Why are we talking about this? Well, when doing IPC, cache coherency matters a lot. It's critical that in our hot loops we are not causing cache coherency traffic. At a high level, this means that we need to be able to hot poll all our data structures by reading only. This allows multiple consumer threads to be polling the mailboxes (eg. all of the consumers are polling a cache line that is in the shared state). We only want to pay the cache-coherency cost of writing to memory when the producer has produced a full buffer. The act of the producer flushing a buffer will cause all consumer cores to have their caches invalidated, and they'll have to fetch the memory through L2 on the subsequent access. This fetch has to drop the producer's cache state from modified to shared as well.

Thus, we've designed the mempipe library to poll a set of mailboxes which is guaranteed to be on a different cache line from the data being transferred. If we had the transfer buffer on the same cache line as the mailboxes then there would be major cache thrashing!


Internals

Cannoli Diagram

Mempipe

Mempipe is the super-fast IPC mechanism that really enables Cannoli to work in the first place. It provides a low-latency API for transferring buffers from one process to another via shm*() APIs on Linux. Specifically, it is a polling-based IPC mechanism, meaning the consumer is hot-polling a mailbox until new data arrives.
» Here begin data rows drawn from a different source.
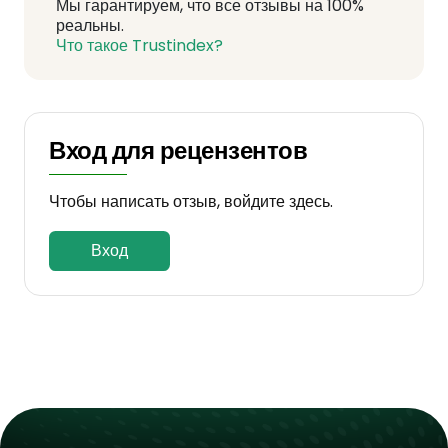
Мы гарантируем, что все отзывы на 100%
реальны.
Что такое Trustindex?
Вход для рецензентов
Чтобы написать отзыв, войдите здесь.
Вход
You can find all the code in mempipe/src/lib.rs. At its core it exposes two structures, a SendPipe and a RecvPipe.

Const Generics

Both SendPipe and RecvPipe use two constant generics. These are the CHUNK_SIZE and NUM_BUFFERS generics. CHUNK_SIZE defines the size of each buffer in bytes. The smaller this chunk size, the more transfers have to happen, but the more data you fit into caches. This is effectively the size of the buffer which will be filled up with data, and flushed to the consumer when it's full.

The NUM_BUFFERS generic specifies the number of buffers in the memory pipe. Effectively, this is what enables non-blocking streaming of data from QEMU. A consumer can be processing a buffer while QEMU is producing data to another buffer. Setting this to greater than one is recommended, otherwise QEMU will block while the buffer is processed... but don't set it too high; that just increases the amount of memory that might be used for streaming, causing more cache thrashing.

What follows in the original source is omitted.